DEC is moving to harmonize CAFO and solid waste rules with CAFO governing. However this might also apply to smaller non-CAFO farms.
suggests: What about relating regulations and requirements to approved Nutrient
Mgmt Plan. If you have Certified NMP, whether or not
you are a CAFO, then let that take precedence.
Carcasses under 360 rules, farms can bury anything. DEC is looking to narrow that for carcasses and stipulate no mass burial and to require registration. DEC is trying to get farms to compost mortalities, not bury them.
will arrange a meeting with State Vets because of fear that if registration is
required that farms will ignore or subvert.
What about banning things like yard wastes from landfills? Typically these must be done as legislation not regulations.
DEC will try to make the rules clear to promote consistency among the 9 DEC regions.
sludge products – regs require a marketing plan that
includes info on things like N and pH from user perspective. Label will be required for all including Class
A and products for home use. Tracking of
where and how much Class A product use is not anticipated. Some permits require
tracking if delivering more than some baseline amount to one farm. DEC is
looking to see when something is a product and no longer a solid waste so it no
longer is regulated.
BUD – beneficial use determination
Compost use as soil amendment is “prebudded”. For other materials, testing is very dependent on the materials and the use. Not necessarily pollutant concerns but is it a legitimate use? Is it truly a benefit?
Labeling for compost – how about a form so there is consistency. Consider consistency with DAM.
Test methods: TMECC (US Compost Council
recommendations regarding test methods) is not being considered as requirement
under the revised 360 rules. Regs require use of DOH certified labs. DOH is willing to
try and take on new certification requirements. Perhaps something in the regs addressing compost testing would be a good idea.
Testing composts and sludges for organics
chemicals. Currently sludges for land application must test for a required list
of semi volatile and volatiles that is on the WWW and is based on EPA approved
test methods. DEC is toying with idea of diminishing requirements for small
WWTP that haven’t detected these chemicals.
DEC has done some bioassays or yard wastes and biosolids for dioxins. So
far the bioassay has not come up with same values as chemical analyses. Ly Lim at
DEC did this for PhD. Consider conversation of Hay with DEC.
Envir leadership programs, like
Could there be something in regs to encourage this – maybe less reporting?.
Compost tea presentation by Alison Horner.
Research on human pathogens in compost tea. Adding nutrients to aerated tea reactors did increase bacteria – but in particular E. coli even using OMRI organic certified compost. Aerated compost tea is no better in disease suppression and adding molasses increases pathogens.
Compost used as dairy cow bedding- CWMI and Cobleskill new project with NYSERDA funding.
Composting roadkills, farm mortalities, mass mortalities
Marion DEC Reg 3 did some testing
New CWMI project with NYS DOT to establish and test piles of road kill deer and to outreach to DOT and local highway staff
Updating On-Farm Composting Handbook is in the works – NRAES is managing it
Small scale (backyard) composting – lots of new info on CWMI WWW site.
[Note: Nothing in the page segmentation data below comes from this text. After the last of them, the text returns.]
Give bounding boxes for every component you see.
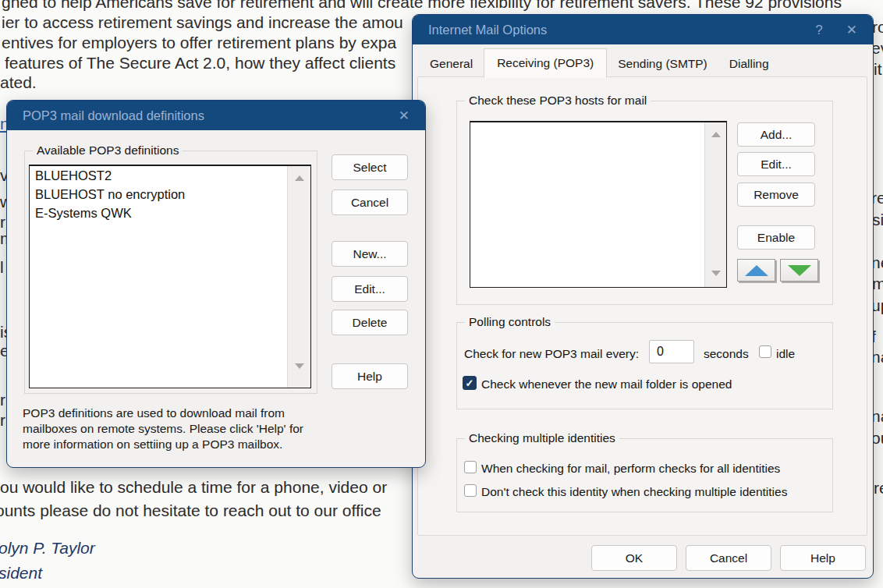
- bg-text-fragment: gned to help Americans save for retireme…: [2, 0, 842, 12]
- scrollbar-up-icon[interactable]: [711, 132, 721, 137]
- bg-text-fragment: r: [0, 390, 5, 410]
- remove-button[interactable]: Remove: [737, 182, 815, 207]
- bg-text-fragment: re: [874, 478, 883, 498]
- enable-button[interactable]: Enable: [737, 225, 815, 250]
- seconds-label: seconds: [704, 347, 749, 361]
- help-button[interactable]: Help: [780, 545, 866, 571]
- folder-check-label: Check whenever the new mail folder is op…: [481, 377, 732, 391]
- add-button[interactable]: Add...: [737, 122, 815, 147]
- up-arrow-icon: [745, 265, 768, 276]
- dialog-title: POP3 mail download definitions: [23, 108, 204, 123]
- pop3-hosts-listbox[interactable]: [470, 121, 727, 288]
- screen: gned to help Americans save for retireme…: [0, 0, 883, 588]
- help-text-line: mailboxes on remote systems. Please clic…: [23, 421, 327, 437]
- bg-text-fragment: features of The Secure Act 2.0, how they…: [5, 53, 395, 73]
- check-every-label: Check for new POP3 mail every:: [464, 347, 639, 361]
- bg-text-fragment: l: [0, 257, 4, 278]
- scrollbar-down-icon[interactable]: [295, 363, 304, 369]
- tab-sending-smtp[interactable]: Sending (SMTP): [607, 51, 718, 77]
- help-icon[interactable]: ?: [815, 23, 822, 37]
- edit-button[interactable]: Edit...: [737, 152, 815, 176]
- hosts-group-label: Check these POP3 hosts for mail: [465, 94, 651, 108]
- pop3-definitions-titlebar[interactable]: POP3 mail download definitions ✕: [7, 101, 425, 130]
- polling-groupbox: Polling controls: [456, 322, 833, 409]
- scrollbar-up-icon[interactable]: [295, 175, 304, 181]
- new-button[interactable]: New...: [332, 241, 408, 267]
- check-icon: ✓: [466, 377, 474, 389]
- listbox-scrollbar[interactable]: [287, 166, 310, 388]
- dont-check-identity-checkbox[interactable]: [464, 484, 477, 497]
- select-button[interactable]: Select: [332, 154, 408, 180]
- all-identities-checkbox[interactable]: [464, 461, 477, 473]
- move-up-button[interactable]: [737, 259, 775, 282]
- down-arrow-icon: [788, 265, 811, 276]
- bg-text-fragment: it: [874, 59, 882, 80]
- bg-text-fragment: ounts please do not hesitate to reach ou…: [0, 501, 381, 521]
- definitions-listbox[interactable]: BLUEHOST2 BLUEHOST no encryption E-Syste…: [29, 165, 311, 388]
- bg-text-fragment: entives for employers to offer retiremen…: [2, 33, 396, 53]
- cancel-button[interactable]: Cancel: [332, 190, 408, 215]
- list-item[interactable]: BLUEHOST no encryption: [30, 185, 310, 204]
- help-button[interactable]: Help: [332, 363, 408, 389]
- definitions-group-label: Available POP3 definitions: [33, 143, 183, 158]
- ok-button[interactable]: OK: [591, 545, 677, 571]
- tab-general[interactable]: General: [419, 51, 484, 77]
- internet-mail-options-dialog: Internet Mail Options ? ✕ General Receiv…: [412, 14, 874, 579]
- dont-check-identity-label: Don't check this identity when checking …: [481, 485, 787, 499]
- folder-check-checkbox[interactable]: ✓: [463, 376, 477, 390]
- tab-dialling[interactable]: Dialling: [718, 51, 780, 77]
- pop3-help-text: POP3 definitions are used to download ma…: [23, 406, 327, 452]
- pop3-definitions-dialog: POP3 mail download definitions ✕ Availab…: [6, 100, 426, 468]
- polling-group-label: Polling controls: [465, 315, 555, 329]
- tab-bar: General Receiving (POP3) Sending (SMTP) …: [419, 51, 780, 77]
- bg-text-fragment: ated.: [0, 73, 37, 93]
- internet-mail-options-titlebar[interactable]: Internet Mail Options ? ✕: [413, 15, 873, 44]
- signature-name-fragment: olyn P. Taylor: [0, 538, 95, 558]
- bg-text-fragment: m: [872, 274, 883, 294]
- help-text-line: POP3 definitions are used to download ma…: [23, 406, 327, 421]
- signature-title-fragment: sident: [0, 563, 42, 583]
- bg-text-fragment: ro: [872, 17, 883, 37]
- idle-checkbox-label: idle: [776, 347, 795, 361]
- bg-text-fragment: ou would like to schedule a time for a p…: [0, 477, 387, 498]
- move-down-button[interactable]: [780, 259, 818, 282]
- list-item[interactable]: BLUEHOST2: [30, 166, 310, 185]
- bg-text-fragment: r: [0, 410, 5, 430]
- scrollbar-down-icon[interactable]: [711, 271, 721, 276]
- identities-group-label: Checking multiple identities: [465, 431, 619, 445]
- interval-input[interactable]: [649, 340, 694, 363]
- help-text-line: more information on settiing up a POP3 m…: [23, 437, 327, 452]
- close-icon[interactable]: ✕: [399, 109, 410, 122]
- bg-text-fragment: ier to access retirement savings and inc…: [2, 12, 403, 33]
- listbox-scrollbar[interactable]: [704, 122, 726, 287]
- all-identities-label: When checking for mail, perform checks f…: [481, 462, 780, 476]
- idle-checkbox[interactable]: [759, 345, 771, 358]
- edit-button[interactable]: Edit...: [332, 276, 408, 302]
- tab-receiving-pop3[interactable]: Receiving (POP3): [484, 48, 607, 78]
- tab-page-receiving: Check these POP3 hosts for mail Add... E…: [417, 76, 867, 536]
- bg-text-fragment: si: [872, 210, 883, 230]
- delete-button[interactable]: Delete: [332, 310, 408, 335]
- cancel-button[interactable]: Cancel: [686, 545, 771, 571]
- list-item[interactable]: E-Systems QWK: [30, 204, 310, 222]
- close-icon[interactable]: ✕: [846, 23, 857, 37]
- dialog-title: Internet Mail Options: [428, 23, 547, 37]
Compost Fact sheets – a series of large-scale compost fact sheets from CWMI now on the WWW
Compost Roundtables – something CWMI is interested in sponsoring.
LeBlanc – would be a good thing. Manufactured Soils rather than strictly compost
Include 360 rules on the agenda
NYS Poultry assn –might have some funding
Guidelines for compost use in turf management being developed by CWMI and Horticulture dept. – would they apply to home use?
Breakout groups. Maybe working groups on topics like diversion, commercial, school/home. Maybe do topic discussions in breakouts over lunch.